Investor Rights and the Judicial Denial of the Neoliberal Constitutionalism
13 Pages Posted: 10 Oct 2015
Date Written: October 8, 2015
This paper argues that the Canadian judiciary engages in a form of constitutional abnegation by insisting that international investment law, as represented by NAFTA’s investment chapter, plays no role in Canada’s constitutional order. By conferring rights upon investors, enforceable against states in private arenas, for breach of investment treaty obligations, states are subject to the disciplines that sometimes mimic, and other times go well beyond, those found in dominant national constitutional systems. The Canadian judiciary lacks the courage – ‘constitutional courage,’ in Harry Arthur’s words – to admit that external legal regimes can have the effect of significantly transforming domestic constitutionalism.
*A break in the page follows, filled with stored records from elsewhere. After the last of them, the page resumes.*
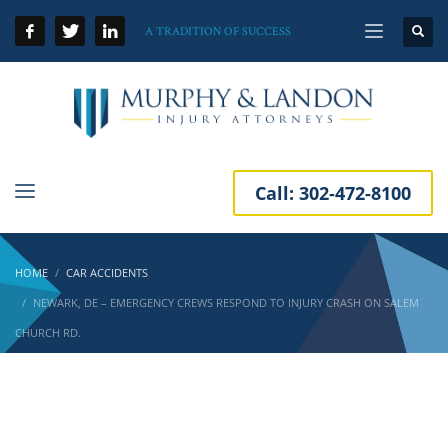
A TRADITION OF SUCCESS
Call:
302-472-8100
HOME
CAR ACCIDENTS
NEWARK, DE – EMERGENCY CREWS RESPOND TO INJURY CRASH ON SALEM
CHURCH RD.
Newark, DE – Emergency Crews Respond to
Injury Crash on Salem Church Rd.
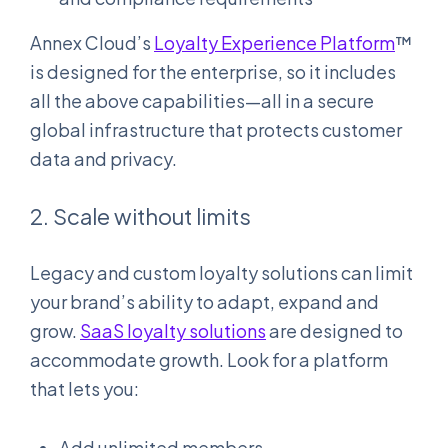
Annex Cloud’s
Loyalty Experience Platform
™
is designed for the enterprise, so it includes
all the above capabilities—all in a secure
global infrastructure that protects customer
data and privacy.
2. Scale without limits
Legacy and custom loyalty solutions can limit
your brand’s ability to adapt, expand and
grow.
SaaS loyalty solutions
are designed to
accommodate growth. Look for a platform
that lets you:
Add unlimited members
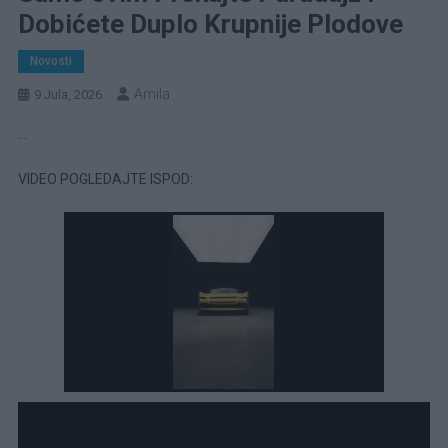
Dobićete Duplo Krupnije Plodove
Novosti
Amila
9 Jula, 2026
…
VIDEO POGLEDAJTE ISPOD:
To illustrate, I take up constitutional litigation initiated by the Council of Canadians, the Canadian Union of Canadian Union of Postal Workers, and the Charter Committee on Poverty Issues challenging the consistency NAFTA’s investment chapter with Canada’s constitution. Predictably, their arguments were dismissed by various levels of court on the basis that international law and domestic constitutional law operate in ‘different spheres.’ It turns out that, according to these judges, the international investment regime has no connection with constitutionalism here or abroad.